If you want to be educated, head on over to UC Berkeley
If you want theololy, head over over to Biblical Training.org

There are other free resources on the internet but most are worth what you pay for them. The two sites I just cited are both real colleges courses taught by honest accredited college professors. UC Berkeley’s content is obvious. Biblical Training is an excellent resource put together by Bill Mounce, the fellow who wrote the Greek textbook we learn from at DTS. He has collected courses from seminaries who voluntarily make their courses available.

This is a welcome trend and I preduct we will be seeing more of this in the future. Of course, learning from these courses will not earn you a degree but they will certainly enrich your mind.

To refurb, or not to refurb?

Today I have been asked again about the purchase of reburbished computers. Since I have answered this question in emails before, I have summarized those emails and published it here for the edification of others.

I have had mixed results with refurb gear. I had one arrive DOA and other with intermittent hardware failures that required sending it back. My “get a good one the first time” success rate is around 50%. I feel that whether or not a person should buy a refurb boils down to several key factors.

1. In exchange for saving some cash, you are taking the risk that your system is not going to arrive in “new” condition. This could include the inconvenience of sending it back and getting another one, costing you a week or two extra where you do not have use of the new computer. Further, it is possible that your computer has an intermittent hardware fault that passes Q.A. testing but still causes sporadic problems for you.

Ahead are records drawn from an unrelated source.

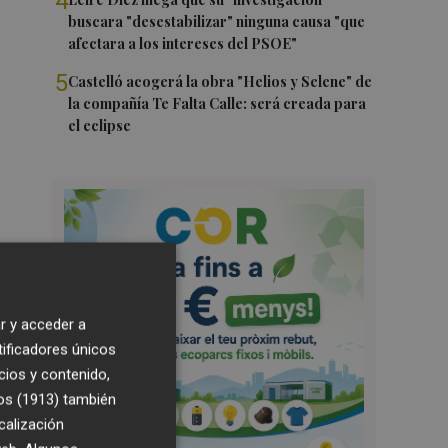
4
buscara "desestabilizar" ninguna causa "que
afectara a los intereses del PSOE"
5
Castelló acogerá la obra "Helios y Selene" de
la compañía Te Falta Calle: será creada para
el eclipse
r y acceder a
tificadores únicos
cios y contenido,
os (1913)
también
calización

2. Technical savvy. If you are not familiar with how the computer should be working, then it could be faulty without you knowing it. For this reason, I do not advise new or less technically savvy computer users to get a refurbished computer.

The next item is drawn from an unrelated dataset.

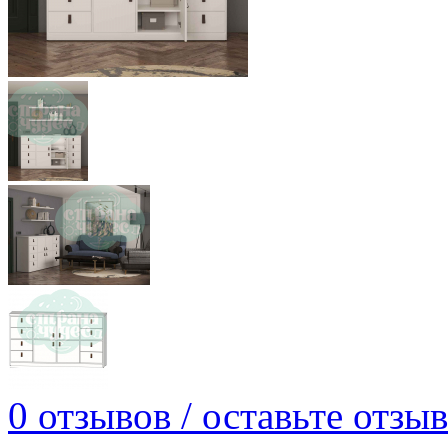
0 отзывов / оставьте отзыв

3. If this will be another computer and you will not “need” it immediately, then you can risk getting a less than perfect computer the first time. The annoyance of sending it back and getting another one sent to you may not be as significant as $200.

I’m technologically savvy enough to know if there is something wrong with the hardware. I also have plenty of “extra” computing hardware so if a new computer arrives DOA, it is a slight inconvenience. However, I still almost always buy new. By exercising patience, I can usually score a system for enough of a discount that a reburb is no longer attractively priced.